* EXERCISE DESCRIPTION:
Would you please print the data a second time, exactly as it stands?

Stored items
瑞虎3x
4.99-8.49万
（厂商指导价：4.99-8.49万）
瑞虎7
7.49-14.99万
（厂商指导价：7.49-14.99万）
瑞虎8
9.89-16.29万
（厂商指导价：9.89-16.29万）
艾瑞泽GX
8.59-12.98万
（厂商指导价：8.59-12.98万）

* WRITTEN SOLUTION:
瑞虎3x
4.99-8.49万
（厂商指导价：4.99-8.49万）
瑞虎7
7.49-14.99万
（厂商指导价：7.49-14.99万）
瑞虎8
9.89-16.29万
（厂商指导价：9.89-16.29万）
艾瑞泽GX
8.59-12.98万
（厂商指导价：8.59-12.98万）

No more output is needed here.